Молодая вдова после грубого деспота мужа, которого она ненавидела и презирала, как бы начала новую жизнь, освещенную новым счастьем.
Молодой, красивый гвардейский офицер, дворянин и щеголь, Воротынский казался каким-то действительно высшим существом около ужасного воспоминания, около ужасной фигуры приказчика Барабина.
Через два или три дня после того, что ловкий Митя выбросил в соседний переулок ненавистного всем чумного мертвеца, Павла, гуляя по большому саду отцовского дома, чувствовала себя настолько счастливой, радостной, освобожденной, что нарочно ушла подальше в самую глубь сада пробыть несколько часов наедине с своим громадным, опьяняющим ее счастьем. И тут, будто чудом, появился около нее Матвей. Через секунду она была в его объятиях, и не испугалась, не удивилась… Все это похоже было на сказку.
«Да ведь это сказка и есть, – смутно думалось Павле, – чудная сказка из тех, что рассказывал Ивашка».
И она чувствовала только, что какая-то чарующая волна подхватывает ее и уносит далеко от всех ужасов, от всей скорби ее прошлых дней.
И в тот же день на одну секунду Павла была в домике, который нанял Матвей, чтобы видаться с ней.
Увидя полугнилой, покосившийся, дырявый домишко и найдя внутри великолепно отделанные две горницы в бархате и золоте, Павла была, конечно, не только взволнована, но и потрясена этой шуткой. Это уже было совсем так, как в одной сказке Ивашки. Иван-царевич находит в лесу избушку на курьих ножках, косую и полугнилую, входит в нее и находит в ней красавицу царевну и целый громадный, сияющий яхонтами и алмазами, дворец.
Матвей, конечно, знал, с кем имеет дело, знал, чем подействовать на такую женщину, как Павла.
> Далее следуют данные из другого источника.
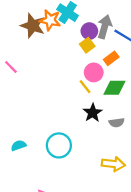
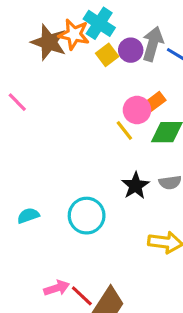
yellow square: (87, 45) -> (107, 55), moved
orange rectangle: (111, 58) -> (154, 102), moved
black star: (93, 113) -> (135, 186), moved

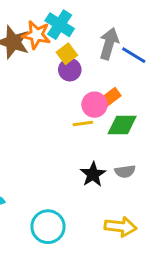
purple circle: (131, 50) -> (70, 70), moved
yellow line: (124, 130) -> (83, 123), turned -60
cyan circle: (87, 216) -> (48, 227), moved

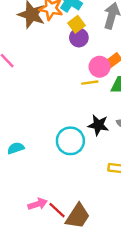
black star: (93, 174) -> (98, 125), turned -30
cyan circle: (48, 227) -> (70, 141), moved

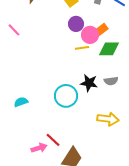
purple circle: (79, 38) -> (76, 24), moved
red line: (57, 210) -> (53, 140), moved

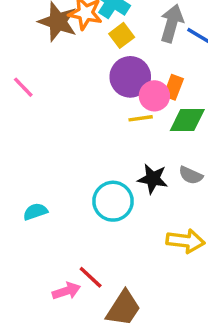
purple circle: (76, 24) -> (130, 77), size x1.5
orange rectangle: (101, 30) -> (173, 87), turned -32
gray semicircle: (111, 81) -> (191, 175), turned 32

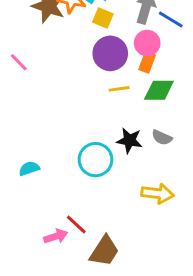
yellow square: (122, 35) -> (103, 18), turned -30
pink circle: (154, 96) -> (147, 43), moved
Действительно, желтый домишко пономаря, разлезшийся вкривь и вкось, имел самый отвратительный вид снаружи; внутри же две горницы, довольно просторные, были сплошь заняты и покрыты всякими чудесами, которых Павла, конечно, никогда нигде не видала. Чтобы видеть все это или устроить, надо было, конечно, видеть внутреннее устройство петергофского Монплезира или палаты крупных петербургских сановников. С этого дня Павла бывала в избушке всякий день под предлогом прогулок в большом саду.